Nella difficoltà che tutto il Paese sta vivendo, è evidente che questo rimborso non copre nemmeno il calo di fatturato dello scorso aprile (3.600 + 2.400, 6mila euro). In mezzo ci sono stati sei mesi difficilissimi, un’estate che ha visto ingenti investimenti e grandi cali di fatturato per attività di tutti i settori.
Trovarsi ora dopo aver fatto investimenti per ridurre il rischio di contagi all’interno delle proprie attività (pensiamo a quei ristoranti che si sono dotati di protezioni in plexiglass e hanno rinnovato gli impianti di ricircolo dell’aria), nuovamente chiusi e senza la prospettiva di poter fare nulla per continuare con la propria attività è doppiamente un danno, perché impedisce anche ai più virtuosi di godere dei sacrifici fatti in questi mesi.

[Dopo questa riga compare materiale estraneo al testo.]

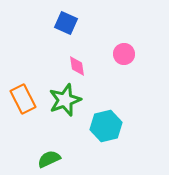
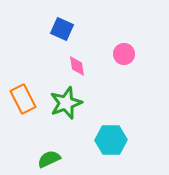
blue square: moved 4 px left, 6 px down
green star: moved 1 px right, 3 px down
cyan hexagon: moved 5 px right, 14 px down; rotated 12 degrees clockwise
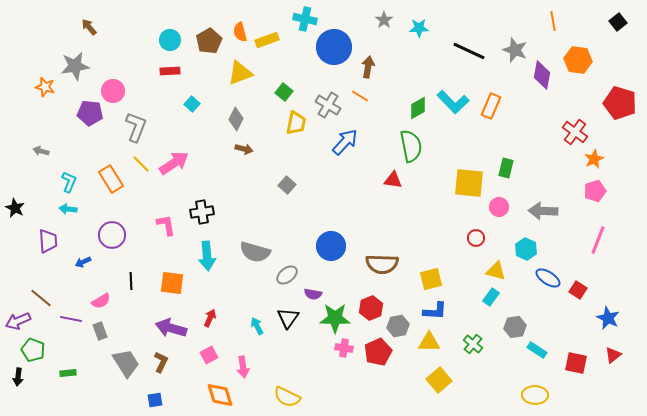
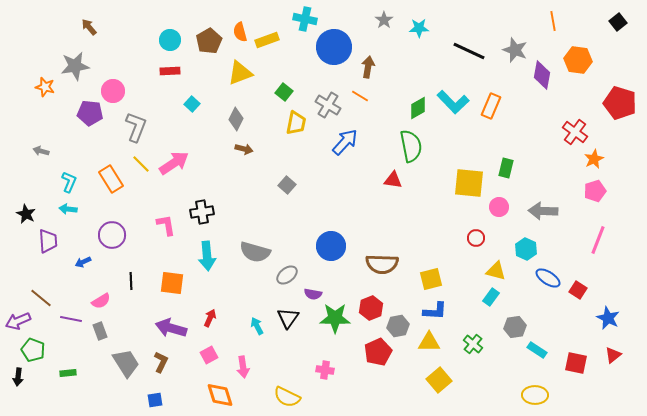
black star at (15, 208): moved 11 px right, 6 px down
pink cross at (344, 348): moved 19 px left, 22 px down
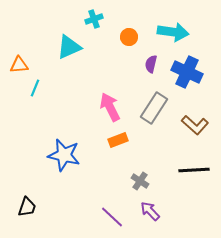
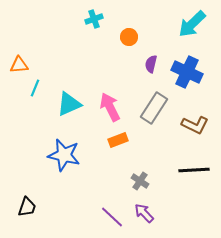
cyan arrow: moved 19 px right, 8 px up; rotated 128 degrees clockwise
cyan triangle: moved 57 px down
brown L-shape: rotated 16 degrees counterclockwise
purple arrow: moved 6 px left, 2 px down
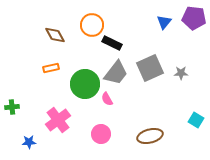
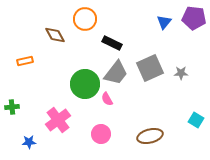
orange circle: moved 7 px left, 6 px up
orange rectangle: moved 26 px left, 7 px up
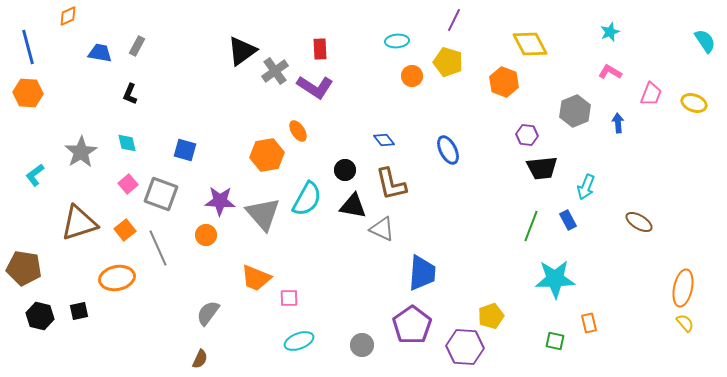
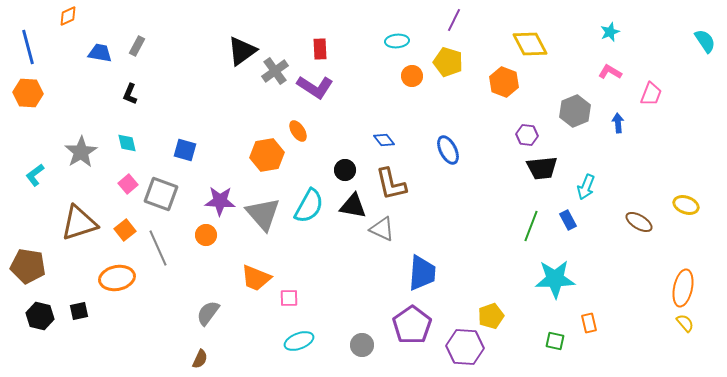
yellow ellipse at (694, 103): moved 8 px left, 102 px down
cyan semicircle at (307, 199): moved 2 px right, 7 px down
brown pentagon at (24, 268): moved 4 px right, 2 px up
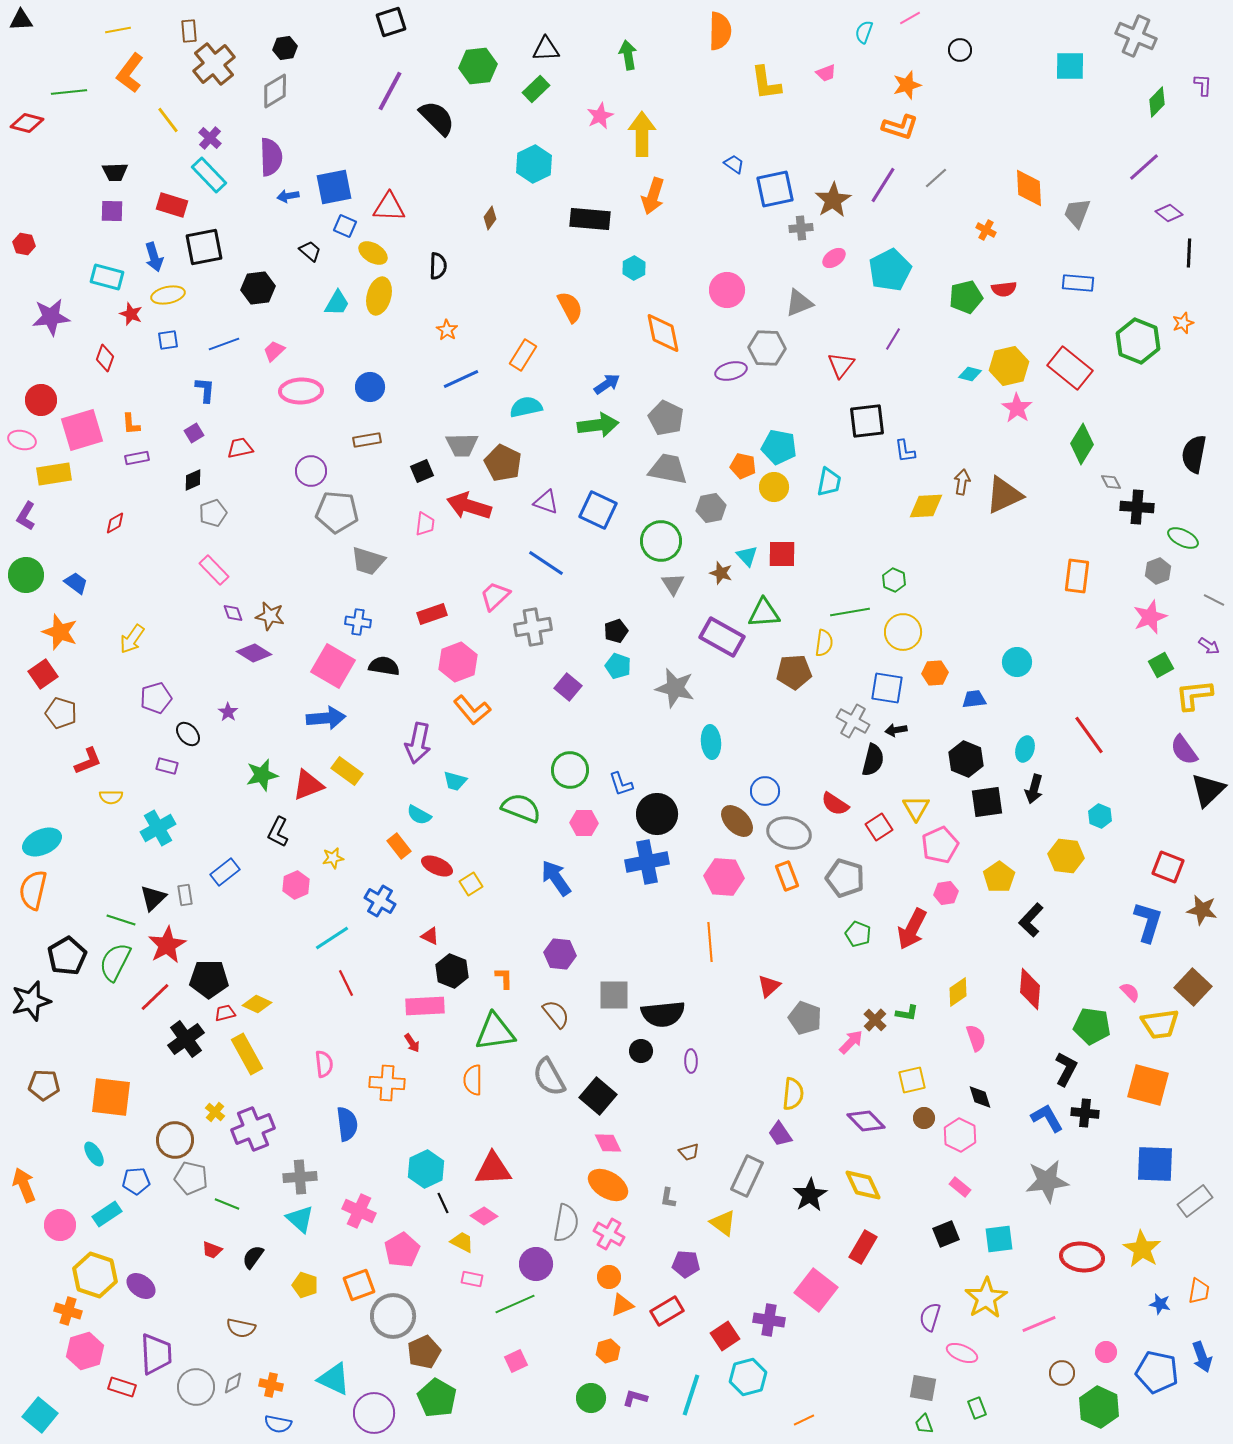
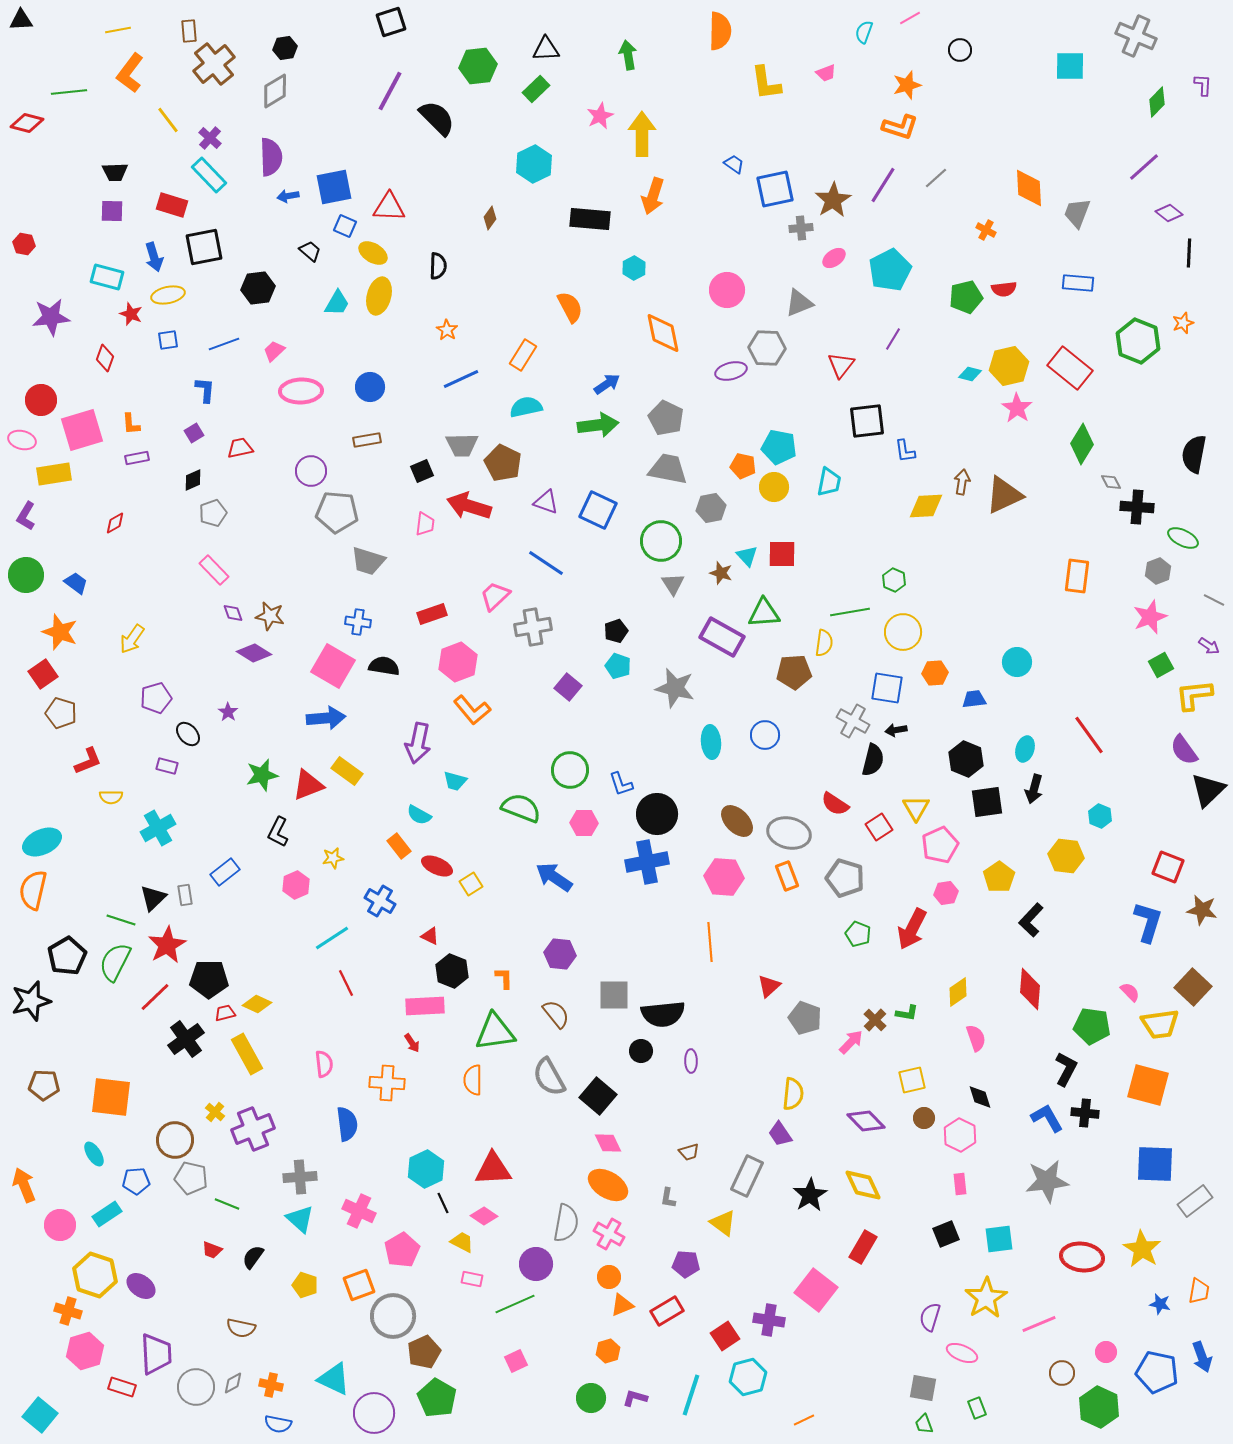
blue circle at (765, 791): moved 56 px up
blue arrow at (556, 878): moved 2 px left, 1 px up; rotated 21 degrees counterclockwise
pink rectangle at (960, 1187): moved 3 px up; rotated 45 degrees clockwise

Inoltre la decisione calata dall’alto con una divisione in macro aree regionali, in una superficie vasta come la Lombardia, mette sullo stesso piano realtà ben diverse: se in una regione come il Trentino o la Val D’Aosta le situazioni possono essere considerate omogenee, ciò certo non vale per la regione in cui vivo, tanto più se come sembra le città più colpite a marzo come Bergamo e Brescia hanno tassi di contagio molto più bassi, dovuti sia a una maggiore responsabilizzazione dei cittadini dopo la tragedia vissuta in prima persona e, forse, a un grado di immunità collettiva più alto sviluppatosi nel corso del contagio.
Nell’ultimo consiglio dei ministri si sono decise con il Dl Ristori Bis la sospensione dei contributi previdenziali per le aziende danneggiate, l’estensione dei beneficiari dei contributi a fondo perduto, il credito d’imposta per gli affitti commerciali e il sostegno ai settori in crisi. Questo aggiunge 2,5 miliardi ai 5 miliardi del Dl Ristori, da vedere come saranno distribuiti e se davvero saranno sufficienti a mantenere i livelli produttivi e occupazionali di cui l’Italia ha disperatamente bisogno.